Wygląda na to, że jesteś tutaj nowy. Jeśli chcesz wziąć udział, należy kliknąć jeden z tych przycisków!

PPR

135

Komentarz

  • Elunia powiedział(a):
    Ja żyję jeszcze bardziej amiszowato, bo dla mnie ważne jest środowisko i zwierzęta. Kupuję 80% używanych rzeczy, mebli itp.wymieniam sie, przerabiam. Mięso od znajomych, ale jak nie mają to też kupie w sklepie. Warzywa i owoce tez staram sie lokalnie, chociaż awokado też nie pogardzę. Od czasu jak mam więcej świadomości to nie da sie inaczej.

    ja bym tak chciała, ale mieszkam w Wawie. I tutaj kręcą lody na takich, co tak chcą. To znaczy to lokalnie itd. Skrajny przykład to np. niedawna afera z marką Veclaim (ja tam nie kupuję, żeby nie było wątpliwości). Trzeba mieć świadomość, co, gidze i jak, żeby ta amiszowatość miała sens. Ja mam do najbliższego rolnika pewnie godzinę autem w jedną stronę. Nawet więcej nie kupię, bo nie mam gdzie trzymać. Każdą sobotę spędzać na kupowaniu marchewki to też tak średnio. Eko targi nie na moją kieszeń. A na warzywa od rolnika już się nieraz nacięłam - sprzedawane 2x drożej z marketu...

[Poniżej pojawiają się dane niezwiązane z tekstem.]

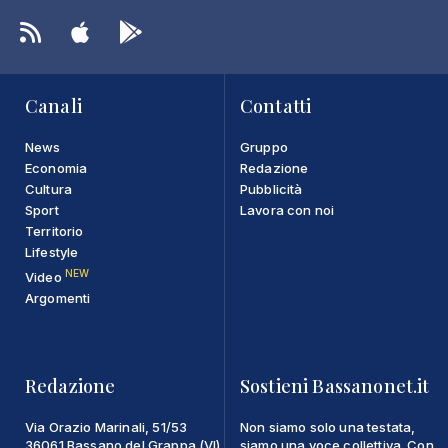
Canali
Contatti
News
Gruppo
Economia
Redazione
Cultura
Pubblicità
Sport
Lavora con noi
Territorio
Lifestyle
NEW
Video
Argomenti
Redazione
Sostieni Bassanonet.it
Via Orazio Marinali, 51/53
Non siamo solo una testata,
36061 Bassano del Grappa (VI)
siamo una voce collettiva. Con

    U nas największy problem to... prezenty. Dostane. Zanim coś kupię, to się 10x zastanawiam - co z tym zrobię, gdzie będę trzymać? Czy to się ładnie zestarzeje czy raczej brzydko zniszczy? Czy da się to odnowić, naprawić, przerobić? Posłuży mi rok czy raczej 20? Będzie ktoś to chciał ode mnie kupić/wziąć? Ale dostajemy, ciągle dostajemy... nie umiem jakoś z tego wybrnąć.
  • A ja uważam, że konkretnie płacąc Netflixowi, wiedząc, jaką ma politykę, świadomie dokładamy do tego, co on wspiera. I mydlenie teraz oczu, że trzeba być czystym w całości, to matactwo. Nie wszystko można zrobić na raz, z różnych powodów, bywa to drogą na lata, ale akurat sprawa mediów nie jest kluczowa dla życia i tu decyzja może być podjęta w ciągu minuty.
  • @Ania D. tylko też masz różnych ludzi o różnych poglądach. Dla ciebie lgbt to zło dla mnie też nie jest to coś co bym wsparła, reszta ma to gdzieś, nawet katolicy pewnie też. 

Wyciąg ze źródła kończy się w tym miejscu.